ワラワラと押し寄せるカニと戦う。
ホタテの魔法も数は多いが、ほとんどの魔法が正面から直線で飛んでくるので対処のしようはある。
これならカニを倒し尽くすのも時間の問題だ。
「リューちゃん、あれ!」
「……ウソだろ?」
「ああやって移動していたのかにゃ」
かわしきれずにホタテの魔法を食らう冒険者もいたが、コユキとニャロに素早く治療してもらって戦闘に復帰してリュードたちの戦力に問題はなかった。
カニの数も減ってきたし、大カニや大ホタテはなぜか動かないし押し切れると思っていたら、向こうも本気を出してきた。
「おぉ〜!」
何とびっくりカニがホタテを持ち上げた。
固定砲台だったホタテがこれによって移動砲台となる。
どうやってこんなところまで来たのか疑問だったけれど、こんなトリックがあったのか。
移動の絵面を思えば可愛らしくもあるけれど、ホタテを掲げて迫ってくるカニの脅威を思えば今のところ笑えない。
「こ、こいつぅ!」
ラストの放った矢をカニがホタテを前に出して、盾よろしく防いでみせた。
カニがホタテを持ち上げたのはただの移動手段ではない。
せっかくホタテの魔法が飛んでくる位置にも慣れてきたのに、カニがホタテを持って移動するせいで色んなところから水の玉が飛んでくる。

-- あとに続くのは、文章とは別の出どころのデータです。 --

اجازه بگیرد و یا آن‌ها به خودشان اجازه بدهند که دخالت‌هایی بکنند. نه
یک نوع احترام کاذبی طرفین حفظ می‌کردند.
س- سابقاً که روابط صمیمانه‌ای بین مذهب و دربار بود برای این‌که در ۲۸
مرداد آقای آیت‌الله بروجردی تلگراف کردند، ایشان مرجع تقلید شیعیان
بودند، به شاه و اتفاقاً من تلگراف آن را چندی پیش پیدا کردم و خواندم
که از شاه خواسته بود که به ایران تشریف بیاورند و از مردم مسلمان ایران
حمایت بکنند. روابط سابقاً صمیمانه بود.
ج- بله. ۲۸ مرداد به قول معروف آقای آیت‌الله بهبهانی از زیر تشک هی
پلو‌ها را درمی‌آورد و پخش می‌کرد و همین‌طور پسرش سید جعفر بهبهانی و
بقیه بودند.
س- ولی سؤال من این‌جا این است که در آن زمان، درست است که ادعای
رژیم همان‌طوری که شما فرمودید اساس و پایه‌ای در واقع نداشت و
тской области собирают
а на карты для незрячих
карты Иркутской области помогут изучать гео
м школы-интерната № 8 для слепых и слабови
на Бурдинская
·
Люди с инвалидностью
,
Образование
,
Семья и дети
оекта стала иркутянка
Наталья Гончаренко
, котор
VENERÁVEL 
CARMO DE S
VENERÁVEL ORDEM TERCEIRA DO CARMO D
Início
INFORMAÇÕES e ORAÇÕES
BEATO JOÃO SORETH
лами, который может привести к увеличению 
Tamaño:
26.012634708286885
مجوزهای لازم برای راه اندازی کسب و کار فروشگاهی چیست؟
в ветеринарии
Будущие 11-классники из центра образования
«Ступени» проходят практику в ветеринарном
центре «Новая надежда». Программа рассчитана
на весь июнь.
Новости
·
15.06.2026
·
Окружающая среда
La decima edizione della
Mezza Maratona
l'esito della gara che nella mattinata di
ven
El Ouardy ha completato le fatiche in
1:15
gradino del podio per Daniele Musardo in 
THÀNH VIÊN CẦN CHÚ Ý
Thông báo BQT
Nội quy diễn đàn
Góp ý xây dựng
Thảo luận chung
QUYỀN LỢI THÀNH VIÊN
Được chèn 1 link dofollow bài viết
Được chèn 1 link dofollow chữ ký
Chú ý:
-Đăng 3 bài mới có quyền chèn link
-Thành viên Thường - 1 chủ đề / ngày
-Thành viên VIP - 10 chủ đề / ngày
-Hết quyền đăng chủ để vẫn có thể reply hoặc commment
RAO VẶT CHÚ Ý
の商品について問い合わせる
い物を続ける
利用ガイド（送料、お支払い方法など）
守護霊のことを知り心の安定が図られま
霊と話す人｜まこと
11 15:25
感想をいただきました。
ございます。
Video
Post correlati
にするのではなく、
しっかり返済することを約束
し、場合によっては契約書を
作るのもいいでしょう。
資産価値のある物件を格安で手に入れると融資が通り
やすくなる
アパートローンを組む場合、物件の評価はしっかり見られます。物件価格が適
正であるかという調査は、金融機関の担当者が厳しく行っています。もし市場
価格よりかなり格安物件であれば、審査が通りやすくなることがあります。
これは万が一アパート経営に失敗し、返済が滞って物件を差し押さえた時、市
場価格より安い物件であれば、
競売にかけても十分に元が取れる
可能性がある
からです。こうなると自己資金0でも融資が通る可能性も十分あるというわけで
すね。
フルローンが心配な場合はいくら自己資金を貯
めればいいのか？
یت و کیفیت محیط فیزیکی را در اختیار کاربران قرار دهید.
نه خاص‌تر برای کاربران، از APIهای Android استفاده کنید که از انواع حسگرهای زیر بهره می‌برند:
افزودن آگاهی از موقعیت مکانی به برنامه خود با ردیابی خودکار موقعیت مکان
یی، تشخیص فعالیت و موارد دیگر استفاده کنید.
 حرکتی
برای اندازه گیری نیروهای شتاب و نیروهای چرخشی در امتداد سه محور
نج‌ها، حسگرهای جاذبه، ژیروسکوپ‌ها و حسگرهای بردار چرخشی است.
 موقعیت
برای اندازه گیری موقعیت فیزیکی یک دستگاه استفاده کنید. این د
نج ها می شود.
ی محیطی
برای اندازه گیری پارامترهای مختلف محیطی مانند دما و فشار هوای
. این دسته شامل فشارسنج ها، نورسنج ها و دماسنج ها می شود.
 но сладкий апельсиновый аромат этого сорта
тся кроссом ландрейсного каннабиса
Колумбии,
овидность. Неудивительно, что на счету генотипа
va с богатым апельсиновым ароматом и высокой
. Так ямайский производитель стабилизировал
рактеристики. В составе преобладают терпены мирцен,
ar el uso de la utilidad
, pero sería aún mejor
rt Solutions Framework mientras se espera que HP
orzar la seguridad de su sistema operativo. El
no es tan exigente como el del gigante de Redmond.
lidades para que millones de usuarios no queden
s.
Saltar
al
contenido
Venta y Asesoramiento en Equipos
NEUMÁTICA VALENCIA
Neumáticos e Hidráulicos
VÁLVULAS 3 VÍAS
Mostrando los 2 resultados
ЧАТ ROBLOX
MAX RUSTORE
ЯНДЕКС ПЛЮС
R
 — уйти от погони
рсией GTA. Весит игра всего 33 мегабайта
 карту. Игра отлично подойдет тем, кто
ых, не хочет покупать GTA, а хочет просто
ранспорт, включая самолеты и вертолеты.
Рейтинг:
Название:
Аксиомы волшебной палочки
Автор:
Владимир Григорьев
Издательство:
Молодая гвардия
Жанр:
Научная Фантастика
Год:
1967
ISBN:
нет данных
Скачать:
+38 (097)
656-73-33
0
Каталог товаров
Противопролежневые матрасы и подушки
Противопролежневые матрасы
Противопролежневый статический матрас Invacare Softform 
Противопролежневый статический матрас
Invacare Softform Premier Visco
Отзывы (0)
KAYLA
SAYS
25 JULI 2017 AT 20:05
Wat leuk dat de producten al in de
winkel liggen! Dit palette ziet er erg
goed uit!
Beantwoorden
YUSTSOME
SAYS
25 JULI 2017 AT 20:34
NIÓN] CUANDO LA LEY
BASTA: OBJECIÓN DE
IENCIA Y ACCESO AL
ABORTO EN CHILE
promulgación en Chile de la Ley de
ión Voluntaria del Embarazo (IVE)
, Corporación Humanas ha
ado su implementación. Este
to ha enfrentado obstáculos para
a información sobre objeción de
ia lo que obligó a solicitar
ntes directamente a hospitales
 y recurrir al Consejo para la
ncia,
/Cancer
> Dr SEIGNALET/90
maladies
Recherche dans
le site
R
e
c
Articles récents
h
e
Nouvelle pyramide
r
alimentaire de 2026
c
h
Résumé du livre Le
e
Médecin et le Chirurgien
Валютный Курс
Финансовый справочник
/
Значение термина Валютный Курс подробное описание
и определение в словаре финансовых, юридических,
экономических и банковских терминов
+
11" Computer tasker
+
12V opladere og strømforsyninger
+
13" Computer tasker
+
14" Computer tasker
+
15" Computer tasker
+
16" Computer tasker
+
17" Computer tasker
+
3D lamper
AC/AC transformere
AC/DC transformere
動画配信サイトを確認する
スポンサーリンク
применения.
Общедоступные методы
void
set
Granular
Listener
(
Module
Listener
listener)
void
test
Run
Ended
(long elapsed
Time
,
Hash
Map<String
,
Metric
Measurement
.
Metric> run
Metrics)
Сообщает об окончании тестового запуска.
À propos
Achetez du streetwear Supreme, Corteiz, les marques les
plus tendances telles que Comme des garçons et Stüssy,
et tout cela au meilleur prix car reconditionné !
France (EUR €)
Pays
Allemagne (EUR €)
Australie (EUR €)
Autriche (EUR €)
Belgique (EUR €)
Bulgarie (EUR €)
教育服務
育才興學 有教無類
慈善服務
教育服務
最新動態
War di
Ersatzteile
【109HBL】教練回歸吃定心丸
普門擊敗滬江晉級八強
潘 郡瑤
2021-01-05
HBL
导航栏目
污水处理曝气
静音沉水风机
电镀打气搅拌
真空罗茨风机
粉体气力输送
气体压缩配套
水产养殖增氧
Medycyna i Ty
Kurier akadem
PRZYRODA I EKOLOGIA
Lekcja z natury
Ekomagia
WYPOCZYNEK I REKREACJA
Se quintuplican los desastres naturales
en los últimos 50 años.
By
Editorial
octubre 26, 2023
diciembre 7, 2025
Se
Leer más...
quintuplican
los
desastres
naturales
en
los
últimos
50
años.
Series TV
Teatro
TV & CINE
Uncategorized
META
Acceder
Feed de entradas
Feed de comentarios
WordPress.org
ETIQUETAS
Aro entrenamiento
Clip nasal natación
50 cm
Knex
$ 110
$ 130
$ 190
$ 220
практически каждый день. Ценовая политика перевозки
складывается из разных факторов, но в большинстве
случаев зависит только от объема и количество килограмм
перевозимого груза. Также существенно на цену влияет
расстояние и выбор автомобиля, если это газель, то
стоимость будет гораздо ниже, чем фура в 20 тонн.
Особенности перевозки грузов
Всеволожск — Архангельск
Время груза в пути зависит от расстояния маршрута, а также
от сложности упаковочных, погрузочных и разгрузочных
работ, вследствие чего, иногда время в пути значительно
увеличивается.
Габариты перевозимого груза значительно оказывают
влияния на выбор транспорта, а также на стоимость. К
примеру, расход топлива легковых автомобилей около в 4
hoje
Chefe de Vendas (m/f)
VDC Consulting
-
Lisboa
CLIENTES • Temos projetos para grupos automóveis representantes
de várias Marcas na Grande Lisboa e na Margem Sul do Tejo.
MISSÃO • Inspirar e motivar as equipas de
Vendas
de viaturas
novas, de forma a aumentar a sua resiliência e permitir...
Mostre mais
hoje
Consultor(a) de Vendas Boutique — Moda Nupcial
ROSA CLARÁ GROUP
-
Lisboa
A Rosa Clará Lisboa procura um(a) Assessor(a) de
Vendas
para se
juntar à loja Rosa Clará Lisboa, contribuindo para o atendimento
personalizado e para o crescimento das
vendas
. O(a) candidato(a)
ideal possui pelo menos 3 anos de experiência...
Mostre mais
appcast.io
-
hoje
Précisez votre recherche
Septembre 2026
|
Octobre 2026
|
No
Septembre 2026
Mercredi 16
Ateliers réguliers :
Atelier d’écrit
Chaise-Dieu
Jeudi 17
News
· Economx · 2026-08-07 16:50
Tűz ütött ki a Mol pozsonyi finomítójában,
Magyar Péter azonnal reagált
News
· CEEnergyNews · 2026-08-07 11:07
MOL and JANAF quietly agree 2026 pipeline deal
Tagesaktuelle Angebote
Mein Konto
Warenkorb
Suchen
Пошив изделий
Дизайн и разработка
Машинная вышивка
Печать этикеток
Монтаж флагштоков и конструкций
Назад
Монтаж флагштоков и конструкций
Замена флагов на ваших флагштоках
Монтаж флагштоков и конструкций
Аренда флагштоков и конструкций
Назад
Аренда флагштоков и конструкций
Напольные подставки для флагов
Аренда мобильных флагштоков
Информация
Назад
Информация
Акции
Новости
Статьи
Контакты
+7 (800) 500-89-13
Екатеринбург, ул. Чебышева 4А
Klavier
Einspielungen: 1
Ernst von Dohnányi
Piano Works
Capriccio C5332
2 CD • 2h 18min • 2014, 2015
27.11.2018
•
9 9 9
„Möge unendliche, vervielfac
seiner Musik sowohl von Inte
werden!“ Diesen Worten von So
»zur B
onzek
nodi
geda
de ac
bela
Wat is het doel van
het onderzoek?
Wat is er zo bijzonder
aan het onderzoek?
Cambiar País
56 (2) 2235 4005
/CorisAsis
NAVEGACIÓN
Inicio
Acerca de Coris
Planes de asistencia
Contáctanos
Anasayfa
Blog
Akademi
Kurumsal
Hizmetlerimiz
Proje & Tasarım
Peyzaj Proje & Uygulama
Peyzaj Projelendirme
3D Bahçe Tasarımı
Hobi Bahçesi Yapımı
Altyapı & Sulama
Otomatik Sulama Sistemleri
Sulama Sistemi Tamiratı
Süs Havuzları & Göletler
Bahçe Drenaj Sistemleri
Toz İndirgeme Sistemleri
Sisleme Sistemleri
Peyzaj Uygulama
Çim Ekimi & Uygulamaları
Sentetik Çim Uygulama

遠くから魔法を放つカニホタテもいれば、カニの素早さとホタテの硬さを生かして接近して攻撃してくるカニホタテもいる。
「おっと!」
ホタテの魔法だけでなくホタテを振り下ろしてきたりと相手するのが面倒になった。
見事な協力関係に舌を巻く。
カニはホタテにない機動力を補い、ホタテは単調な接近攻撃しかできないカニの攻撃にパターンを増やす。
互いが互いを上手く補完しあっていた。
魔法を使いながら隙あらば接近してホタテや爪で攻撃し、攻撃されるとホタテを盾にする。
なんというか、すごいめんどくさい。
「邪魔……だ!」
剣を振り下ろすリュード。
カニは剣をホタテで受け止める。
しかしリュードの攻撃はそれで終わらず、すぐさまホタテを強く蹴り上げた。
カニの爪からホタテが飛んでいき衝撃でカニが後ろに転がる。
その隙をついてカニの胴体を切り裂く。
面倒ではあるが、戦いようがないこともない。
ホタテを盾にしているが、人が使うみたいにカニに固定しているのでもなくただ前に出して防ぐだけ。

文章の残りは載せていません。